Released: 11th July
Seen: 30th July

One great thing about Horror is it has many subgenres and every subgenre has its standout movie. Slashers have Halloween, Zombies have the George Romero trilogy of Night/Dawn/Day of the Living Dead and Found Footage has The Blair Witch Project. There’s a pantheon of iconic movies in each subgenre that help confirm horror as one of the most diverse and fascinating genres of film. The movie we’re going to talk about today, Crawl, fits into the subgenre known as Natural Horror which has given us classics like Jaws, The Birds and Cujo. It might be a little early to make this kind of call, but I would be willing to say that Crawl might be up there with those movies as an example of a great natural horror movie.

Crawl’s plot is so simple that it’s kind of brilliant. Haley Keller (Kaya Scodelario) and her father Dave (Barry Pepper) are caught in the crawlspace under their house with a pair of alligators. That’s it, that’s everything that happens. Two people, two alligators, the people have to find a way to get out without the alligators getting them. Oh, also while they’re trying to get out there happens to be a Category 5 Hurricane just outside so no one’s coming to get them, the water is slowly rising and the alligators are getting more irritable by the minute. It’s a battle of wits against one of the biggest predators on the planet and for 90 minutes, there’s no telling how this one is going to end.

The great thing about a simple plot is that it allows the director to focus mostly on the mood and the tension and you can tell that every bit of time and effort went into making sure they got the tension in this film just right. It’s incredible how well thought out everything is, from the small spaces where the alligators can’t get in, to just how fast the water is rising. The more the water rises, the more dangerous the alligators become and the more urgently the two leads need to get out. By the 30 minute mark, you will be on the edge of your seat and by the end of an hour, you’ll be on the edge of the seat in front of you. It doesn’t let go, there’s no real chance for the tension to drop because every single second is a second closer to the Alligators grabbing our leads or the water rising another inch to drown them. It’s also brilliantly shot in such a way that you know at all times exactly how many ways they could potentially get out, and exactly why they can’t go in those general directions.
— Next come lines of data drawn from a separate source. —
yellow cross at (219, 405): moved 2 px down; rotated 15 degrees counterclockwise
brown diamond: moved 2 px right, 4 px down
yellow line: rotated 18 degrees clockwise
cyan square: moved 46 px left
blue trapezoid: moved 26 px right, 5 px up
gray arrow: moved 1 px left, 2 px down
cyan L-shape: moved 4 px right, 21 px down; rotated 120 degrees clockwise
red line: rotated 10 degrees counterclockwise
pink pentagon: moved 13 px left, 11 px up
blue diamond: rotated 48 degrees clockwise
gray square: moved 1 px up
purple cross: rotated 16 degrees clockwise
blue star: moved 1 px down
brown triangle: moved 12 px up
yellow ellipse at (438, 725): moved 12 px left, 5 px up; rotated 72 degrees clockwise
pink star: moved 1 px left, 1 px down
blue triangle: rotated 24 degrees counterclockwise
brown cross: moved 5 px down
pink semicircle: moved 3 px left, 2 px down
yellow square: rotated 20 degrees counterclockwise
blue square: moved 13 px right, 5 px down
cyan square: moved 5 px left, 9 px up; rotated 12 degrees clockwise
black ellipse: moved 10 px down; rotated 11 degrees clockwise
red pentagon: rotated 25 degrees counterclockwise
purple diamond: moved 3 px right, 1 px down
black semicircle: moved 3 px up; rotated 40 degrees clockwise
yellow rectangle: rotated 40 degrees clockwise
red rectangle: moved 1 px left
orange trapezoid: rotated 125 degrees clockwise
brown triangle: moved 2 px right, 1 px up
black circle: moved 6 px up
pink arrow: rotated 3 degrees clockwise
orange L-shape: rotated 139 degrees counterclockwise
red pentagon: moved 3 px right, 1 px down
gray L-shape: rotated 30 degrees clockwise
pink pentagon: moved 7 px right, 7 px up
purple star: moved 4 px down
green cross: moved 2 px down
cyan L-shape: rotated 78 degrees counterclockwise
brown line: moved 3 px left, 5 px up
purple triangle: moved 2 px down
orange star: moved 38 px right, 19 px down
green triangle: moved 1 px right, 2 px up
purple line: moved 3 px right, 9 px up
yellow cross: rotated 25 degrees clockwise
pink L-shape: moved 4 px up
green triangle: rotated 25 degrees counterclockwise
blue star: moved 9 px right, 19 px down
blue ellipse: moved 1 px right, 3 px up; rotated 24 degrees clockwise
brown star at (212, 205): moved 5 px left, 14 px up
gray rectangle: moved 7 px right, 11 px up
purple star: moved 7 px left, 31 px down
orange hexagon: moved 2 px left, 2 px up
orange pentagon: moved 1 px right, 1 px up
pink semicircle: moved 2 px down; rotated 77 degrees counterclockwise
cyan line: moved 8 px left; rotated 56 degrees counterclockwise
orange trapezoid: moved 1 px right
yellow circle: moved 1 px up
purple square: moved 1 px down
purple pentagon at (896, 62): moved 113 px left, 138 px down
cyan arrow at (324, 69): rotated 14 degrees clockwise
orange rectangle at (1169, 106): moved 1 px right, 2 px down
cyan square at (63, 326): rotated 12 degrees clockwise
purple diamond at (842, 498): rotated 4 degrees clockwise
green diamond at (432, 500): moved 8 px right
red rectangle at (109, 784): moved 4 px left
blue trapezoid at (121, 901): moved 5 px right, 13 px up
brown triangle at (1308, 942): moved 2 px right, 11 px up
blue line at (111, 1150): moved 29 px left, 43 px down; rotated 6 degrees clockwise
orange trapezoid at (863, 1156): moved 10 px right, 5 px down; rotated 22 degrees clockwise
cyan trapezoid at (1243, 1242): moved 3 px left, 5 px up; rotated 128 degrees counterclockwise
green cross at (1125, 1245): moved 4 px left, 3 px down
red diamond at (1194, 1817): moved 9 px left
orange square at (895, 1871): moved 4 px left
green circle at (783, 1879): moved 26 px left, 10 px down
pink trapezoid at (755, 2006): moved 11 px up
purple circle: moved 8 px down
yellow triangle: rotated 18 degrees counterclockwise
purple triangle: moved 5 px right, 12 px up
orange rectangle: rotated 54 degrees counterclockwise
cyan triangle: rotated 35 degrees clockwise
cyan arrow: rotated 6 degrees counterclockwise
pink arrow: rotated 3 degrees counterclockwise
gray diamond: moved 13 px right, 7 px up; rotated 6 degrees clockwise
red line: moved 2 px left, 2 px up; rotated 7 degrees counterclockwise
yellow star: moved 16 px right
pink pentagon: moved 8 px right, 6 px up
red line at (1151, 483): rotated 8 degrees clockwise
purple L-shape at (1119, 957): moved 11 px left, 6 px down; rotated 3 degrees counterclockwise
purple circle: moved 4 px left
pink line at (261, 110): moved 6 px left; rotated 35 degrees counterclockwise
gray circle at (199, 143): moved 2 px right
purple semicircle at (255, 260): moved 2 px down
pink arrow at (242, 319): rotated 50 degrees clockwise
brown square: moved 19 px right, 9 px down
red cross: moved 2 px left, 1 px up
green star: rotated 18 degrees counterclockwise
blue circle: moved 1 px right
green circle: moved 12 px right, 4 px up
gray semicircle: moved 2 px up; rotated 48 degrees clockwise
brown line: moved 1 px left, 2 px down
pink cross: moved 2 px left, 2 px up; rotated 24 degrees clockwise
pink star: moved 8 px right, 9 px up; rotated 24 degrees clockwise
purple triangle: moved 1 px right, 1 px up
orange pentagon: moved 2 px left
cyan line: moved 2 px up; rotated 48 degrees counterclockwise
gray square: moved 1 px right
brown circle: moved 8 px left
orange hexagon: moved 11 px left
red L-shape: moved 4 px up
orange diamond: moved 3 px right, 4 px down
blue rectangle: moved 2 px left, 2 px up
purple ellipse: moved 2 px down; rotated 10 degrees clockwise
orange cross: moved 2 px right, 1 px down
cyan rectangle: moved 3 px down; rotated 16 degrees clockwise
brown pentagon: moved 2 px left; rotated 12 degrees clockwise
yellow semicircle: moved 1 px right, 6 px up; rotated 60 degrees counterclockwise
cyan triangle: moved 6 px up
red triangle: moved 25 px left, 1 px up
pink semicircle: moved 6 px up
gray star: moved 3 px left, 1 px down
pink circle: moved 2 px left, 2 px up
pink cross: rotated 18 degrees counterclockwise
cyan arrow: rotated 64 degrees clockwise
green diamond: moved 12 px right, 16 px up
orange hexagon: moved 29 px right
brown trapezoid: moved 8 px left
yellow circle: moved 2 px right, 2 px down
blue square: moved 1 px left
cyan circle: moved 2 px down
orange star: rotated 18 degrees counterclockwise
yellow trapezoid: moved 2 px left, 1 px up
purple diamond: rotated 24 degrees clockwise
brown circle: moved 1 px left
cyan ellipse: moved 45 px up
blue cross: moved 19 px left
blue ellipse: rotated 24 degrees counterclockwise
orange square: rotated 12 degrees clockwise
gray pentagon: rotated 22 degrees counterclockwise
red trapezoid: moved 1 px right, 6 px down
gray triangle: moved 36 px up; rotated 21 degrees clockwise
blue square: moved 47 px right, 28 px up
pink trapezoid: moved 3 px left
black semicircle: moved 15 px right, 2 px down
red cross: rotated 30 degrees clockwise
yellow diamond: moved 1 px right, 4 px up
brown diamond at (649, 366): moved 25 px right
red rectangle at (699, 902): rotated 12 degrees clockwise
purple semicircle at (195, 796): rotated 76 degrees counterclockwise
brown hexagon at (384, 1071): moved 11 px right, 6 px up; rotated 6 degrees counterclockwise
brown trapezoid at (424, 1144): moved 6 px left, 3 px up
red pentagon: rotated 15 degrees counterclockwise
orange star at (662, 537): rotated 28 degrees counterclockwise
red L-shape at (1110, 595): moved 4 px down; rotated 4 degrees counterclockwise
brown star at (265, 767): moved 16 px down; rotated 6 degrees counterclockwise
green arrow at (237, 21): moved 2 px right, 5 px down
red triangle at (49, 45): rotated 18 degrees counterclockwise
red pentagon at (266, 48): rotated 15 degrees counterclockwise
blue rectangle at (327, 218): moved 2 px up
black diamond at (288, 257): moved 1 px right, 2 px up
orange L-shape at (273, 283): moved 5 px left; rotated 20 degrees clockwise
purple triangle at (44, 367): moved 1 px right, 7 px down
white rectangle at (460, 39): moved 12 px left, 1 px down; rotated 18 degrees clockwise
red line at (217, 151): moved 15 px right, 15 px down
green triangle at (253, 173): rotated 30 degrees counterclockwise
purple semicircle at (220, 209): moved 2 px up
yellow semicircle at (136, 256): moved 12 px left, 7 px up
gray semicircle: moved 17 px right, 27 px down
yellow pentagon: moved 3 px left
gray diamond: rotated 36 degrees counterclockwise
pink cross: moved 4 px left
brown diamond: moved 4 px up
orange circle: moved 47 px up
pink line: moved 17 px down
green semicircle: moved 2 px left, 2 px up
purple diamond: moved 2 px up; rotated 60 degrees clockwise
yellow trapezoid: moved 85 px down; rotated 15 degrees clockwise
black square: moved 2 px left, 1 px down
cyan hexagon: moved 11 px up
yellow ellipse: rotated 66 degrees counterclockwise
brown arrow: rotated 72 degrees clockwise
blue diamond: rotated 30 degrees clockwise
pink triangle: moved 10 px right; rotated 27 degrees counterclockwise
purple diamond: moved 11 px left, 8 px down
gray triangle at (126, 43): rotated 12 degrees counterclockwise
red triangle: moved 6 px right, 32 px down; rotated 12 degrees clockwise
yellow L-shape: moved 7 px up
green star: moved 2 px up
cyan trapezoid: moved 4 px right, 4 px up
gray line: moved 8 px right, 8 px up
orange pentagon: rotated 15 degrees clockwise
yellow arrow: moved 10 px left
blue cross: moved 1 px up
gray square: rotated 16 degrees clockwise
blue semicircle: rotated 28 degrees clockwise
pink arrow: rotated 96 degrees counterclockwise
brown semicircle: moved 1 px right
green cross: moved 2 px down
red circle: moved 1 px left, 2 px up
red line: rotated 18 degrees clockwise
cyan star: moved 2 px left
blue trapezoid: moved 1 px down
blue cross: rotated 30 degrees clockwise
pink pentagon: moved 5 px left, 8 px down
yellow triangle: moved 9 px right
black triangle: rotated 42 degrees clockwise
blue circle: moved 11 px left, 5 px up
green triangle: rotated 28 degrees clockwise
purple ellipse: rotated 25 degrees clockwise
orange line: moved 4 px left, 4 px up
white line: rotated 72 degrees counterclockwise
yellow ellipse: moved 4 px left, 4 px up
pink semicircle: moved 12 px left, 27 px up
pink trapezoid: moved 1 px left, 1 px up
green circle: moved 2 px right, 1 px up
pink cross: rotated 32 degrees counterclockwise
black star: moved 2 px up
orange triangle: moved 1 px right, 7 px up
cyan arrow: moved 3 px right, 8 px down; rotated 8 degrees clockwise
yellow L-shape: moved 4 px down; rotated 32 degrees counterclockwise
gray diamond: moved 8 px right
The way this film is shot is amazing. It spends a solid half of its runtime in a basement under a house with minimal lighting and it’s claustrophobic as hell, and the film makes damn sure you feel that. Every shot makes sure you see how little room the characters have to move, how they can just barely see far enough to know where the alligators are. It’s so careful in how it uses the shots that when they have you in the palm of their hands, they can make a log float past the camera and have you thinking it’s another Alligator. Every shot just helps make that tension skyrocket to the point that by the time you get to the end, your blood pressure will be through the roof.

Now, there are some mild problems regarding effects on the alligators. Since they can’t just use actual alligators (because apparently there are laws against that, which is lame) they’re using a lot of CGI animals and when they’re in the dark or barely popping out of the water, that works… when it’s a full shot of the alligator that’s well lit and clearly not real? I mean, that does kind of hurt the film a little bit but fortunately most of the time they know to hide the damn creature so it’s not that bad.

Crawl does the exact thing that I asked it to do. I wanted a nice tense movie about alligators messing with a father and daughter and that’s what I got. I also happened to get some genuinely great performances and enough terrifying atmosphere to last me for a long time. It’s a film that grabs hold of the audience and drags them along for one hell of a ride.